__INFORMATION SUPPLIED__:

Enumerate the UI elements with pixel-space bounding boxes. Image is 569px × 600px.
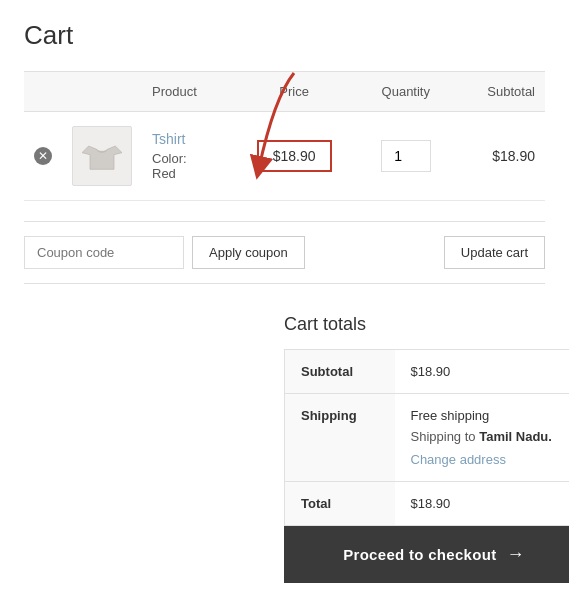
price-cell: $18.90	[230, 112, 359, 201]
coupon-input[interactable]	[24, 236, 184, 269]
totals-shipping-row: Shipping Free shipping Shipping to Tamil…	[285, 394, 570, 482]
shipping-place: Tamil Nadu.	[479, 429, 552, 444]
totals-subtotal-row: Subtotal $18.90	[285, 350, 570, 394]
coupon-row: Apply coupon Update cart	[24, 221, 545, 284]
col-header-img	[62, 72, 142, 112]
col-header-quantity: Quantity	[358, 72, 453, 112]
coupon-left: Apply coupon	[24, 236, 305, 269]
subtotal-cell: $18.90	[453, 112, 545, 201]
checkout-label: Proceed to checkout	[343, 546, 496, 563]
tshirt-icon	[82, 136, 122, 176]
total-amount: $18.90	[395, 482, 570, 526]
update-cart-button[interactable]: Update cart	[444, 236, 545, 269]
product-link[interactable]: Tshirt	[152, 131, 220, 147]
price-box: $18.90	[257, 140, 332, 172]
subtotal-value: $18.90	[492, 148, 535, 164]
table-header-row: Product Price Quantity Subtotal	[24, 72, 545, 112]
shipping-info: Free shipping Shipping to Tamil Nadu. Ch…	[395, 394, 570, 482]
product-image-cell	[62, 112, 142, 201]
remove-cell: ✕	[24, 112, 62, 201]
cart-table: Product Price Quantity Subtotal ✕	[24, 71, 545, 201]
shipping-label: Shipping	[285, 394, 395, 482]
checkout-button-wrap: Proceed to checkout →	[284, 526, 569, 583]
cart-totals-section: Cart totals Subtotal $18.90 Shipping Fre…	[284, 314, 569, 526]
subtotal-label: Subtotal	[285, 350, 395, 394]
shipping-to-text: Shipping to	[411, 429, 476, 444]
page-title: Cart	[24, 20, 545, 51]
free-shipping-text: Free shipping	[411, 408, 490, 423]
product-color: Color: Red	[152, 151, 220, 181]
checkout-arrow-icon: →	[506, 544, 524, 565]
col-header-empty	[24, 72, 62, 112]
cart-totals-title: Cart totals	[284, 314, 569, 335]
totals-table: Subtotal $18.90 Shipping Free shipping S…	[284, 349, 569, 526]
change-address-link[interactable]: Change address	[411, 452, 568, 467]
quantity-cell	[358, 112, 453, 201]
quantity-input[interactable]	[381, 140, 431, 172]
apply-coupon-button[interactable]: Apply coupon	[192, 236, 305, 269]
col-header-product: Product	[142, 72, 230, 112]
product-image	[72, 126, 132, 186]
table-row: ✕ Tshirt Color: Red	[24, 112, 545, 201]
subtotal-amount: $18.90	[395, 350, 570, 394]
totals-total-row: Total $18.90	[285, 482, 570, 526]
price-value: $18.90	[273, 148, 316, 164]
color-label: Color:	[152, 151, 187, 166]
checkout-button[interactable]: Proceed to checkout →	[284, 526, 569, 583]
color-value: Red	[152, 166, 176, 181]
product-name-cell: Tshirt Color: Red	[142, 112, 230, 201]
shipping-destination: Shipping to Tamil Nadu.	[411, 429, 568, 444]
remove-item-button[interactable]: ✕	[34, 147, 52, 165]
total-label: Total	[285, 482, 395, 526]
col-header-price: Price	[230, 72, 359, 112]
col-header-subtotal: Subtotal	[453, 72, 545, 112]
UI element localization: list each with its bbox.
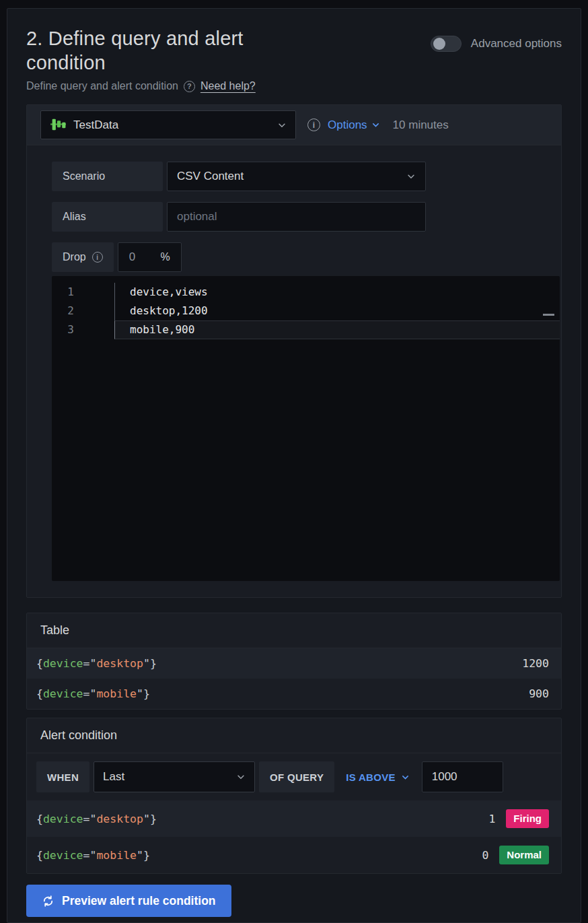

__TASK INSTRUCTIONS__:
Wherever the string "Update" appears in the listing above, show the whole line.

__RESULT__:
coupon-row: Apply coupon Update cart	[24, 221, 545, 284]
update-cart-button[interactable]: Update cart	[444, 236, 545, 269]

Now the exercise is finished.